Vale aqui um esclarecimento quanto ao produto derivativo, que nada mais é do que um produto financeiro que tem seu preço derivado do preço de um ativo (taxa de referência, índice de mercado, dentre outros). Assim, o contrato a termo de derivativo de energia seria um contrato financeiro (não se compra a energia física) que tem o seu preço atrelado ao ativo energia e com uma data/prazo de encerramento futuro. Por enquanto, o contrato seria atrelado ao PLD, já que as curvas de preço ainda estão em desenvolvimento. Esse tipo de contrato é muito utilizado no mercado financeiro, principalmente para especulação, por aqueles que buscam ganhar com a diferença de preço e não tem interesse no ativo e para proteção (hedge). 

No caso da proteção costuma-se se dizer que se trava o preço da operação. Por exemplo: vendeu-se um contrato de longo prazo de energia atrelado ao preço do PLD de hoje mais um spread. O lucro dessa operação física é o spread, porém para que haja lucro ou prejuízo dependerá do preço do PLD.

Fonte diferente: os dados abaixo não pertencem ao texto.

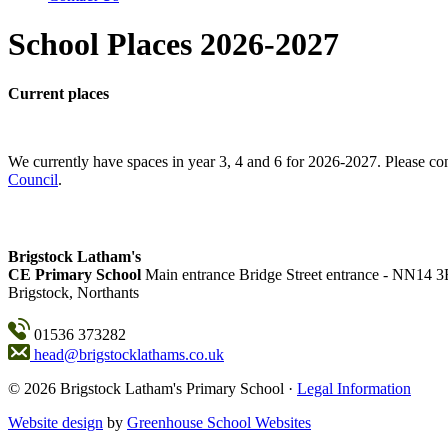
School Places 2026-2027
Current places
We currently have spaces in year 3, 4 and 6 for 2026-2027. Please con
Council
.
Brigstock Latham's
CE Primary School
Main entrance
Bridge Street entrance - NN14 
Brigstock, Northants
01536 373282
head@brigstocklathams.co.uk
© 2026 Brigstock Latham's Primary School ·
Legal Information
Website design
by
Greenhouse School Websites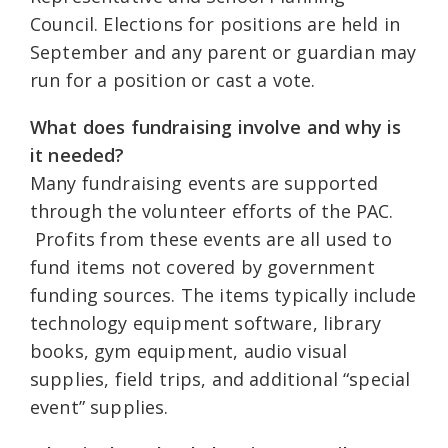
Council. Elections for positions are held in
September and any parent or guardian may
run for a position or cast a vote.
What does fundraising involve and why is
it needed?
Many fundraising events are supported
through the volunteer efforts of the PAC.
Profits from these events are all used to
fund items not covered by government
funding sources. The items typically include
technology equipment software, library
books, gym equipment, audio visual
supplies, field trips, and additional “special
event” supplies.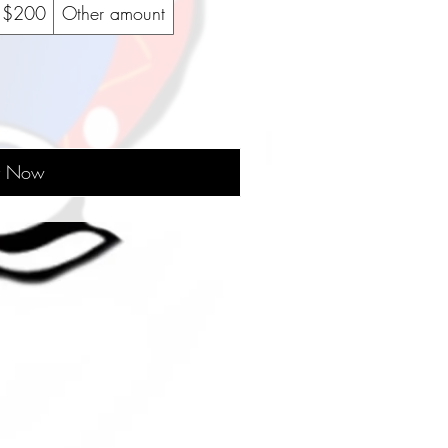
$200
Other amount
y Now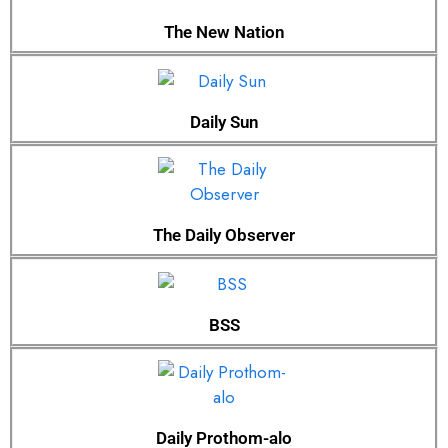
The New Nation
Daily Sun
The Daily Observer
BSS
Daily Prothom-alo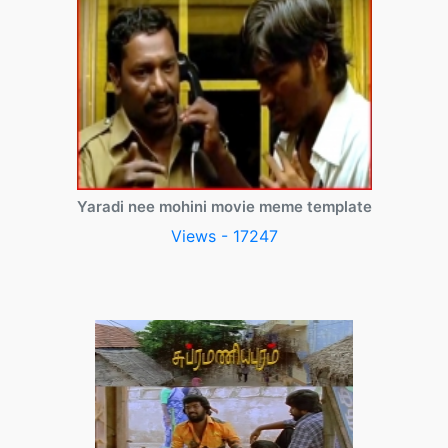
Yaradi nee mohini movie meme template
Views - 17247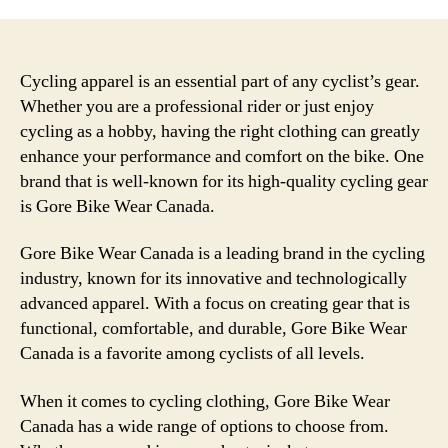
Cycling apparel is an essential part of any cyclist’s gear.
Whether you are a professional rider or just enjoy
cycling as a hobby, having the right clothing can greatly
enhance your performance and comfort on the bike. One
brand that is well-known for its high-quality cycling gear
is Gore Bike Wear Canada.
Gore Bike Wear Canada is a leading brand in the cycling
industry, known for its innovative and technologically
advanced apparel. With a focus on creating gear that is
functional, comfortable, and durable, Gore Bike Wear
Canada is a favorite among cyclists of all levels.
When it comes to cycling clothing, Gore Bike Wear
Canada has a wide range of options to choose from.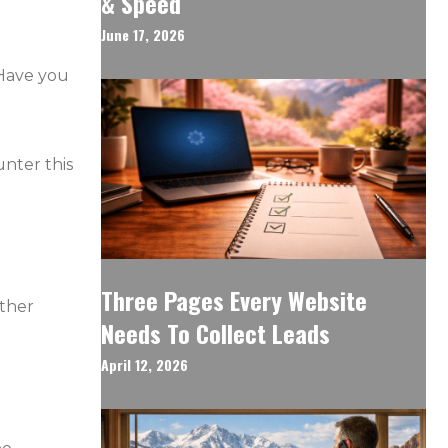
& Speed
June 17, 2026
 Have you
unter this
Three Pages Every Website
other
Needs To Collect Leads
April 12, 2026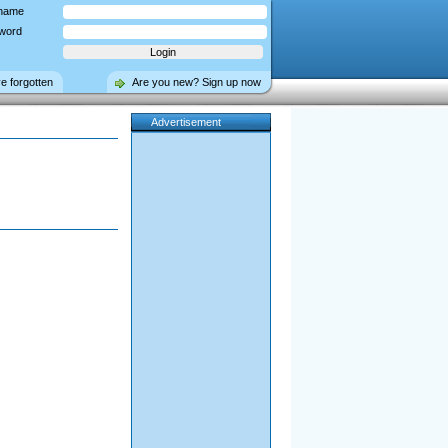
name
word
ve forgotten
Are you new? Sign up now
Advertisement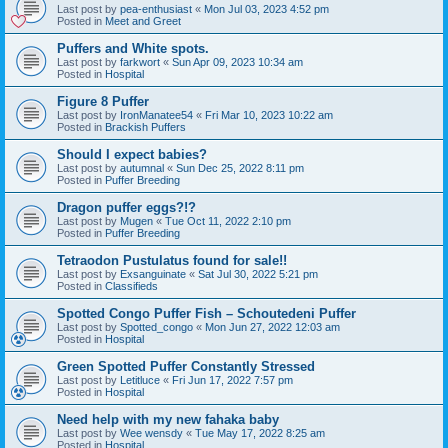
Last post by
pea-enthusiast
«
Mon Jul 03, 2023 4:52 pm
Posted in
Meet and Greet
Puffers and White spots.
Last post by
farkwort
«
Sun Apr 09, 2023 10:34 am
Posted in
Hospital
Figure 8 Puffer
Last post by
IronManatee54
«
Fri Mar 10, 2023 10:22 am
Posted in
Brackish Puffers
Should I expect babies?
Last post by
autumnal
«
Sun Dec 25, 2022 8:11 pm
Posted in
Puffer Breeding
Dragon puffer eggs?!?
Last post by
Mugen
«
Tue Oct 11, 2022 2:10 pm
Posted in
Puffer Breeding
Tetraodon Pustulatus found for sale!!
Last post by
Exsanguinate
«
Sat Jul 30, 2022 5:21 pm
Posted in
Classifieds
Spotted Congo Puffer Fish – Schoutedeni Puffer
Last post by
Spotted_congo
«
Mon Jun 27, 2022 12:03 am
Posted in
Hospital
Green Spotted Puffer Constantly Stressed
Last post by
Letitluce
«
Fri Jun 17, 2022 7:57 pm
Posted in
Hospital
Need help with my new fahaka baby
Last post by
Wee wensdy
«
Tue May 17, 2022 8:25 am
Posted in
Hospital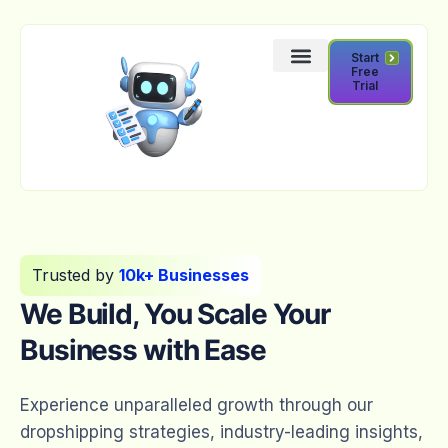
Start
Free
Trial
Trusted by
10k+ Businesses
We Build, You Scale Your
Business with Ease
Experience unparalleled growth through our
dropshipping strategies, industry-leading insights,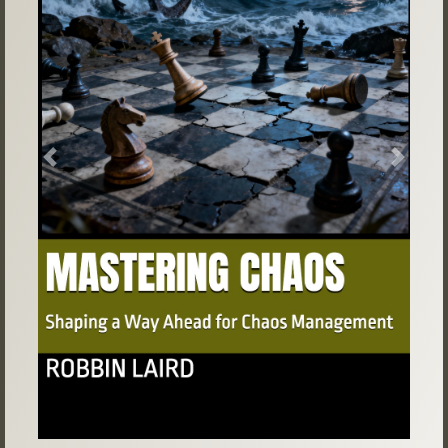
Previous
Next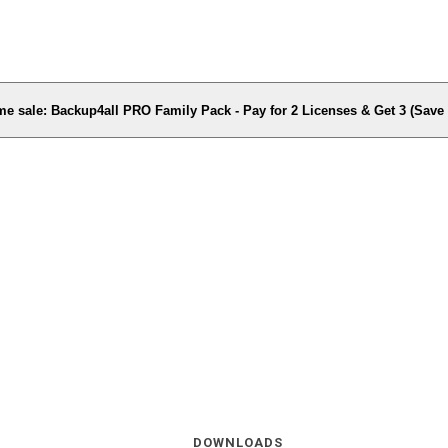
me sale: Backup4all PRO Family Pack - Pay for 2 Licenses & Get 3 (Sav
DOWNLOADS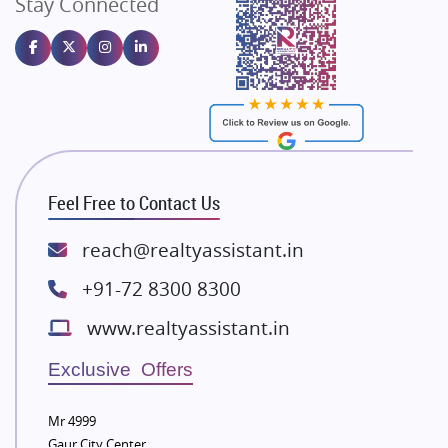
Stay Connected
Gulshan Homz
Emaar Properties
Majestique Landmarks
Bhutani Infra
RG Group Builders
Rishita Developers
ATS Infrastructure Limited
Feel Free to Contact Us
Spire World and Sunworld
Lodha Group
reach@realtyassistant.in
Radhey Krishna Group
+91-72 8300 8300
Bestech Group
www.realtyassistant.in
Wellgrow Infotech
Sobha Developers Ltd
Exclusive Offers
Tata Housing Group
Mr 4999
Eldeco Group
Gaur City Center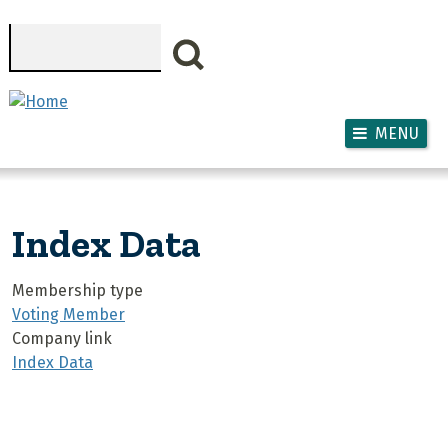
Skip to main content
Search
MENU
Index Data
Membership type
Voting Member
Company link
Index Data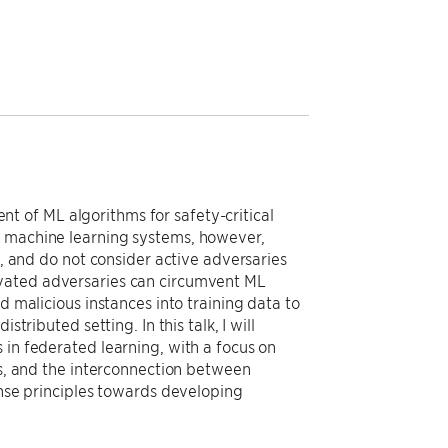
 of ML algorithms for safety-critical
t machine learning systems, however,
s, and do not consider active adversaries
ivated adversaries can circumvent ML
d malicious instances into training data to
tributed setting. In this talk, I will
 in federated learning, with a focus on
ss, and the interconnection between
ense principles towards developing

Assim, diante da volatilidade pode se comprar contratos a termo com o preço do PLD de hoje, garantindo-se que as eventuais diferenças estarão cobertas, ou seja, se o PLD subir irá ganhar dinheiro no derivativo e perder na venda, e ao contrário se ganhará dinheiro na venda e perderá no derivativo, sendo que os montantes devem se anular.   

Outras vantagens desse tipo de contrato são:

  1. negociação de preço e não de energia física (facilita a negociação),
  2. não tem custos de registros na CCEE,
  3. liquidação se dá pela diferença da posição e não pelo valor da operação,
  4. não é preciso emitir nota fiscal,
  5. tributação somente sobre a diferença, e
  6. não há necessidade de contratar corretor ou outra instituição financeira.

Nos parece que os serviços da B3 são complementares ao da BBCE, sendo um importante passo para o crescimento e amadurecimento do mercado de energia, cabendo ao mercado definir a velocidade e qual a estrutura e informações serão utilizadas. Obviamente, apesar do mercado de derivativos não estar sujeito a regulação da entrega da energia (ANEEL), ele sofre impactos do mercado físico, sendo essencial para a evolução do mercado de energia como um todo a solução de problemas de longa data (tal como GSF) e aprimoramentos regulatórios, como, por exemplo, a redução do tempo da liquidação e o preço horário.